Elogio del amanecer

En bachillerato fui varias veces a casa de C. y J. a hacer de canguro. Era un buen plan: me daban de cenar, tenía excusa para ver dos películas seguidas un viernes por la noche y encima me pagaban. Alguna vez debí cuidar a los niños entre medias, supongo.

Una de esas noches me advirtieron que iban a llegar tarde. Si cuando no decían nada llegaban a mitad de madrugada hablando demasiado alto, sabe Dios a qué hora podían llegar esa vez. Así que pensé un plan para cuando llegaran, que consistiría en subir una pequeña colina que había cerca de casa para ver el amanecer desde ahí. Si hoy hiciera de niñero, pondría en las cláusulas del contrato tener una cama en la casa, que no fuese obligatorio acostarme después de los chavales, e irme a mi casa a media mañana ya duchado y desayunado. Pero en ese momento aún no me había jubilado y pensaba que dormir era una pérdida de tiempo.

Efectivamente, aquella noche llegaron tarde, pasadas las cinco. Pero no lo suficiente como para que resultase tan tentador lo del amanecer. Así que, después de un par de minutos de duda, me fui a casa a perder el tiempo.

Hace pocos días me acordaba de esta escena. Y caía en la cuenta de que no dejé de subir solo por cansancio. Creo que también tuvo mucho que ver pensar que un amanecer normal y corriente tampoco es para tanto. ¿No?
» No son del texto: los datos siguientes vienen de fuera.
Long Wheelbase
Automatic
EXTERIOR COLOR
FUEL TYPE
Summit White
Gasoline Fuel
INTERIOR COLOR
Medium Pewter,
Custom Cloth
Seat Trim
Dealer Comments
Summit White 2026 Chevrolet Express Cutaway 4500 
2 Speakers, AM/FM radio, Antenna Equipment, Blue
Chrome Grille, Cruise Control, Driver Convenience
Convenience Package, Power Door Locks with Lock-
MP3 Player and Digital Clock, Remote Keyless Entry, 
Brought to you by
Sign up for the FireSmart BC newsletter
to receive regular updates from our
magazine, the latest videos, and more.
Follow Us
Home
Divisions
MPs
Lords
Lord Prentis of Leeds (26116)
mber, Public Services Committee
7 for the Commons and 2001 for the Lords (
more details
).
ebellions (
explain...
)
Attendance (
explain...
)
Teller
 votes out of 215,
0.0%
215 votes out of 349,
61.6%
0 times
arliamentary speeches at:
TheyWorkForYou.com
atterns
Hay muchas más puestas de sol en nuestras fotos y en nuestros sueños que amaneceres. Quizá sean más bonitas (si queréis podemos hacer una encuesta y lo discutimos), y probablemente influya que a primera hora seguimos durmiendo y es más habitual sentarse por la tarde a ver una. Pero creo que también tiene que ver con que somos una generación de melancólicos empedernidos.
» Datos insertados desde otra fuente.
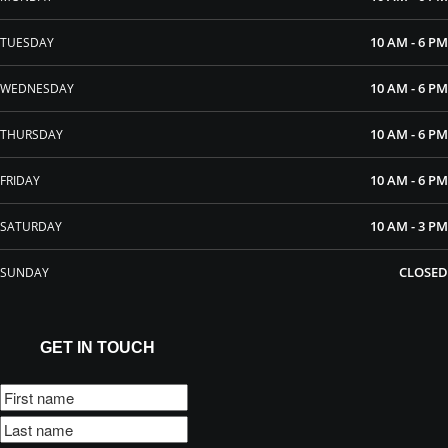
10 AM - 6 PM
TUESDAY
10 AM - 6 PM
WEDNESDAY
10 AM - 6 PM
THURSDAY
10 AM - 6 PM
FRIDAY
10 AM - 3 PM
SATURDAY
CLOSED
SUNDAY
GET IN TOUCH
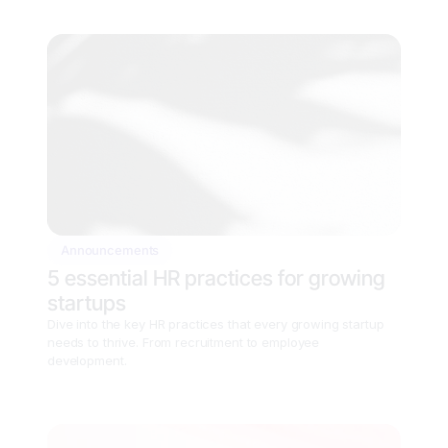
Announcements
5 essential HR practices for growing 
startups
Dive into the key HR practices that every growing startup 
needs to thrive. From recruitment to employee 
development.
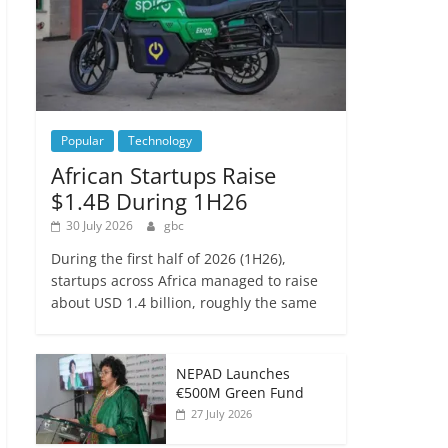
Popular
Technology
African Startups Raise
$1.4B During 1H26
30 July 2026
gbc
During the first half of 2026 (1H26),
startups across Africa managed to raise
about USD 1.4 billion, roughly the same
NEPAD Launches
€500M Green Fund
27 July 2026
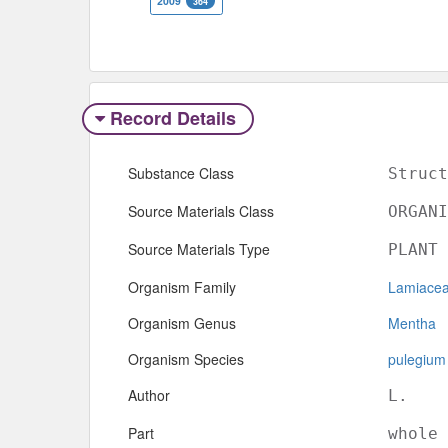
2009
364
Record Details
Substance Class
Struct
Source Materials Class
ORGANI
Source Materials Type
PLANT
Organism Family
Lamiace
Organism Genus
Mentha
Organism Species
pulegium
Author
L.
Part
whole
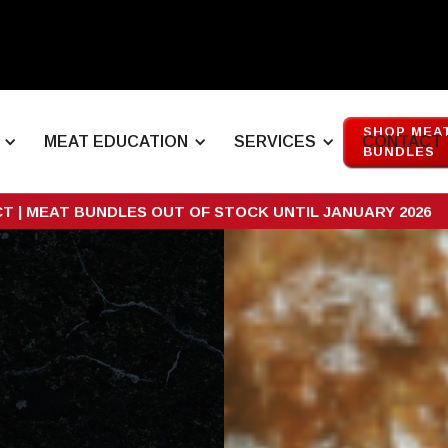
SHOP MEA
MEAT EDUCATION
SERVICES
CONTACT 
BUNDLES
CT | MEAT BUNDLES OUT OF STOCK UNTIL JANUARY 2026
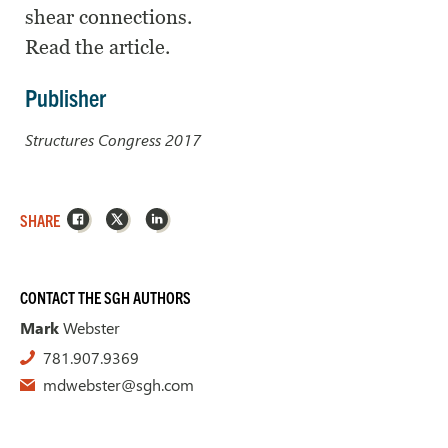
shear connections.
Read the article.
Publisher
Structures Congress 2017
Facebook
X
LinkedIn
SHARE
CONTACT THE SGH AUTHORS
Mark
Webster
781.907.9369
mdwebster@sgh.com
Nuestras conversaciones están llenas de referencias a un pasado idealizado. Los «hace dos años de» los observamos con una media sonrisa con una añoranza que hace que estén exentos de vientos fríos, mosquitos y dolores de cabeza. Hablamos de aquella época para delimitar tan solo unos meses que fueron anteayer, pero de esta forma los alejamos más temporalmente y nos sirve como excusa para no intentar hacer lo mismo que hacíamos entonces. Cualquier tiempo pasado fue mejor, incluso –sobre todo– el no vivido, y el que está por venir nos da miedo. Solo conocemos dos pizzas de la carta y tres bares que no son nada del otro mundo pero con los que nos conformamos. Y ella no olvida a ese chico que nunca supo en qué contextos prefería el verde y en cuáles el azul, mientras que él sigue atascado en aquella niña que ni siquiera le miraba a los ojos cuando hablaban.
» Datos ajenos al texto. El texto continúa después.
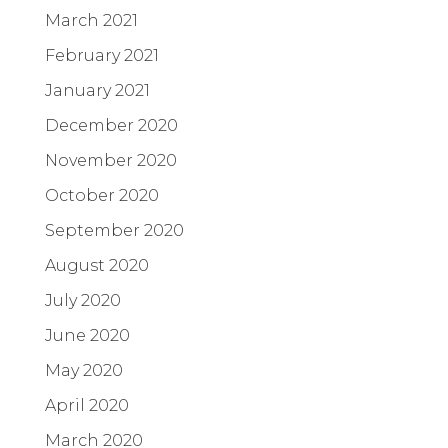
March 2021
February 2021
January 2021
December 2020
November 2020
October 2020
September 2020
August 2020
July 2020
June 2020
May 2020
April 2020
March 2020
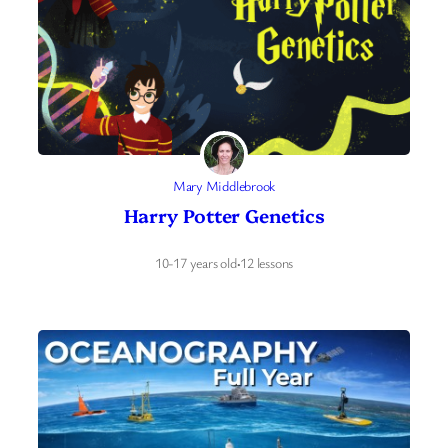
Mary Middlebrook
Harry Potter Genetics
10-17 years old
·
12 lessons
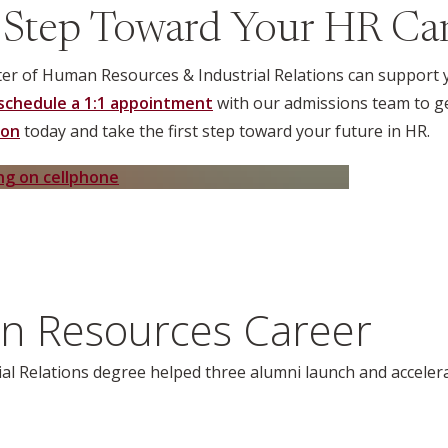
 Step Toward Your HR Ca
r of Human Resources & Industrial Relations can support yo
schedule a 1:1 appointment
with our admissions team to ge
ion
today and take the first step toward your future in HR.
n Resources Career
al Relations
degree helped three alumni launch and accelera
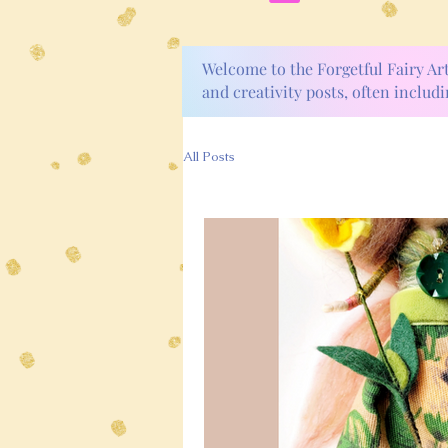
Welcome to the Forgetful Fairy Ar
and creativity posts, often includi
All Posts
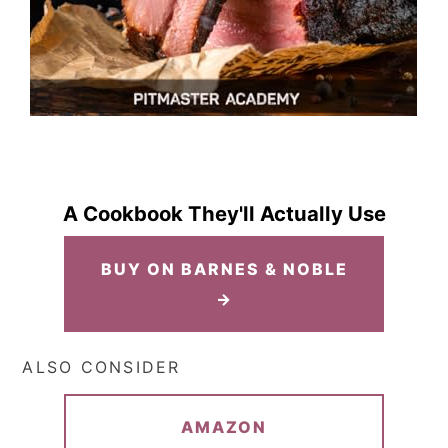
A Cookbook They'll Actually Use
BUY ON BARNES & NOBLE
→
ALSO CONSIDER
AMAZON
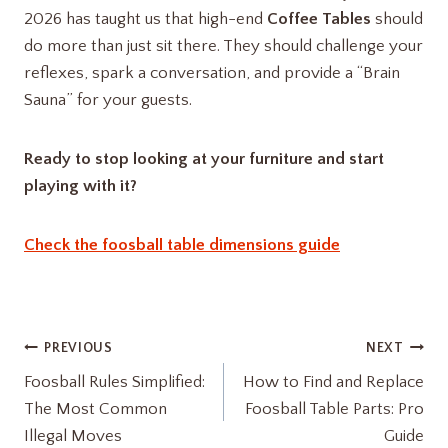
2026 has taught us that high-end
Coffee Tables
should
do more than just sit there. They should challenge your
reflexes, spark a conversation, and provide a “Brain
Sauna” for your guests.
Ready to stop looking at your furniture and start
playing with it?
Check the foosball table dimensions guide
Post
PREVIOUS
NEXT
Foosball Rules Simplified:
How to Find and Replace
navigation
The Most Common
Foosball Table Parts: Pro
Illegal Moves
Guide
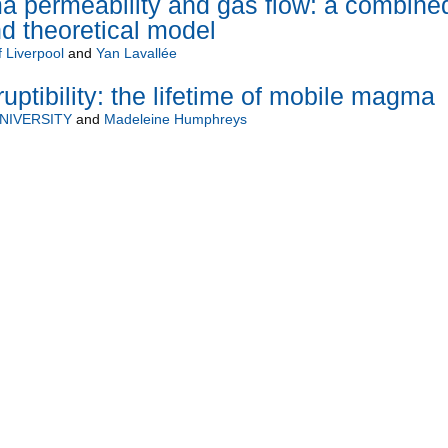
a permeability and gas flow: a combine
d theoretical model
f Liverpool
and
Yan Lavallée
tibility: the lifetime of mobile magma
NIVERSITY
and
Madeleine Humphreys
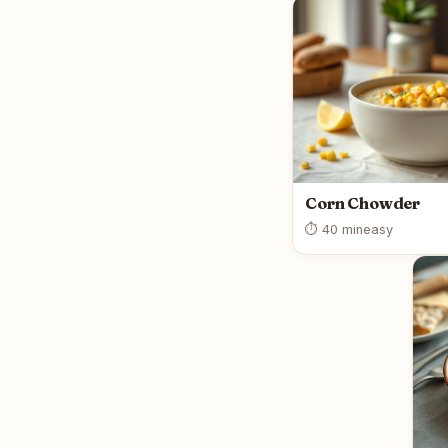
Corn Chowder
⏱ 40 min
easy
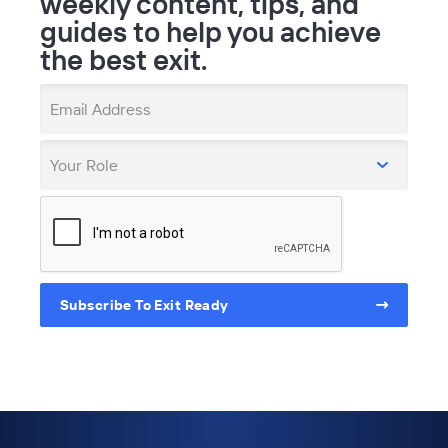
weekly content, tips, and
guides to help you achieve
the best exit.
Email Address
Your Role
Subscribe To Exit Ready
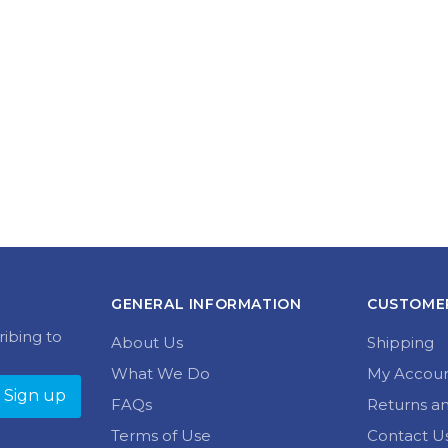
GENERAL INFORMATION
CUSTOMER
ribing to
About Us
Shipping
What We Do
My Accou
FAQs
Returns a
Terms of Use
Contact U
El atardecer es más placentero, te exige menos. No te hace madrugar, ni buscar el sitio adecuado en medio de la oscuridad. Te relajas al final del día, miras tranquilamente y dejas que te haga un par de carantoñas al corazón mientras te regodeas en recuerdos medio inventados. Pero después te entra el frío y ya con la sudadera no te llega para abrigarte. Manos a los bolsillos. El amanecer, en cambio, no es complaciente ni se recrea. Es el preámbulo de lo que viene. Atrévete, te susurra.

Ahora bien, si me preguntáis qué le diría a mi yo de diecisiete años que salía de casa de C. y J. un viernes a las cinco de la mañana, sería que hacía muy bien en irse a la cama y que se olvidase de subir la colina. Porque, al llegar arriba, se hubiese dado cuenta de que amanecía por el otro lado. Y es que hay tierras que son más de puestas de sol.